На выставках «Мира искусства» зацвела освободившаяся от передвижничества русская живопись. Крепли музыкальные дарования — Скрябина, Метнера, Рахманинова. От достижения к достижению, пролагая все новые пути, подымался на недосягаемые высоты русский театр. Через все сферы этого культурного подъема, свидетельствуя о духовном здоровье России, отчетливо пролегали две линии интересов и симпатий — национальная и сверхнациональная. С одной стороны, воскресали к новой жизни славянофилы, Достоевский, Соловьев, Пушкин, Баратынский, Гоголь, Тютчев, старинная икона (журнал «София»), старинный русский театр (апокрифы Ремизова), Мусоргский (на оперной сцене — Шаляпин, на концертной эстраде — М.А.Оленина-д'Альгейм). С другой стороны, с одинаковым подъемом и в значительной степени даже и теми же людьми издавались и изучались германские мистики (Бёме, Экхарт, Сведенборг) и Ницше. В театрах. и прежде всего на сцене Художественного театра, замечательно шли Ибсен, Гамсун, Стриндберг, Гольдони и другие, не говоря уже о классиках европейской сцены. Собирались изумительнейшие, мирового значения, коллекции новейшей французской живописи, и неоднократно выслушивались в переполненных залах доклады и беседы таких «знатных иностранцев», как Верхарн, Матисс, Маринетти, Коген...
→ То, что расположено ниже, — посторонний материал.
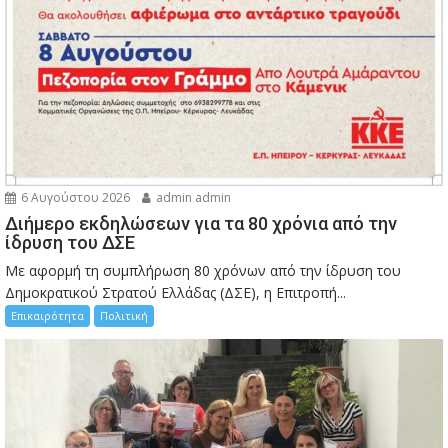
6 Αυγούστου 2026
admin admin
Διήμερο εκδηλώσεων για τα 80 χρόνια από την
ίδρυση του ΔΣΕ
Με αφορμή τη συμπλήρωση 80 χρόνων από την ίδρυση του
Δημοκρατικού Στρατού Ελλάδας (ΔΣΕ), η Επιτροπή...
Επικαιρότητα
Πολιτική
Провинция тянулась за столицами. По всей России читались публичные лекции, и всюду, даже и в отдаленнейших городах, собирались живые и внимательные аудитории, которые не всегда встретишь и на Западе.
Но, конечно, не все было здорово в этом культурном и экономическом подъеме. Оторванный от общественно-политической жизни, которая всё безнадежнее скатывалась в сторону темной реакции, он не мог не опадать в душах своих случайных носителей, своих временных попутчиков ложью, позой, снобизмом. Вокруг серьезнейшей культурной работы в те годы начинал завиваться и темный душок. На окраинах «Нового града» (Белый) религиозной культуры мистика явно начинала обертываться мистификацией, интуитивизм символического искусства — нарочитой невнятицей модернизма и платоновский эрос — огарковством Арцыбашева. К этим запахам духовного растления примешивался и доходил до московских салонов и редакций и более страшный и тревожный запах гари. Под Москвой горели леса, и готовилась вновь разгореться тлеющая под пеплом революция: то пройдут по бульвару пильщики и покроют последними словами нарядную барыню с куцехвостым догом за то, что окорнала свою суку «чай при дохтуре», в то время как бабы в деревне рожают без повитух, то пьяные мастеровые жутко пригрозят громадными кулаками в открытые окна барского особняка...
В эти годы московской жизни Андрей Белый с одинаковой почти страстностью бурлил и пенился на гребнях всех ее волн. Он бывал и выступал на всех заседаниях «Религиозно-философского общества»; в «Литературно-художественном кружке» и в «Свободной эстетике» воевал против писателей-натуралистов; под общим заглавием «На перевале» писал в «Весах» свои запальчивые статьи то против мистики, то против музыки; редактировал коллективный дневник «Мусагета» под названием «Труды и дни»; бывал у Скрябиных, Метнеров и д'Альгеймов, увлекаясь вагнеровской идеей синтетического театрального действа (выступал даже со вступительным словом на открытии Maison de Lied Олениной-д'Альгейм), воевал на полу-легальных собраниях толстовцев, штундистов, православных революционеров, революционеров просто и всяких иных взбаламученных людей и, сильно забирая влево, страстно спорил в политической гостиной Астровых.
Перечислить все, над чем тогда думал и чем мучился, о чем спорил и против чего неистовствовал в своих выступлениях Белый, решительно невозможно. Его сознание подслушивало и отмечало все, что творилось в те канунные годы как в русской, так и в мировой культуре. Недаром он сам себя охотно называл сейсмографом. Но чего бы ни касался Белый, он, в сущности, всегда волновался одним и тем же — всеохватывающим кризисом европейской культуры и жизни. Все его публичные выступления твердили об одном и том же: о кризисе культуры, о грядущей революции, о горящих лесах и о расползающихся в России оврагах.
Наиболее характерной чертой внутреннего мира Андрея Белого представляется мне его абсолютная безбрежность. Белый всю жизнь носился по океанским далям своего собственного Я, не находя берега, к которому можно было бы причалить. Время от времени, захлебываясь в безбрежности своих переживаний и постижений, он оповещал: «берег!», — но каждый очередной берег Белого при приближении к нему снова оказывался занавешенной туманами и за туманами на миг отвердевшей «конфигурацией» волн. В на редкость богатом и всеохватывающем творчестве Белого есть всё, кроме одного: в творчестве Белого нету тверди, причем ни небесной, ни земной. Сознание Белого — сознание абсолютно имманентное, формой и качеством своего осуществления резко враждебное всякой трансцендентной реальности. Анализом образов Андрея Белого и его словаря, его слов-фаворитов можно было бы с легкостью вскрыть правильность этого положения.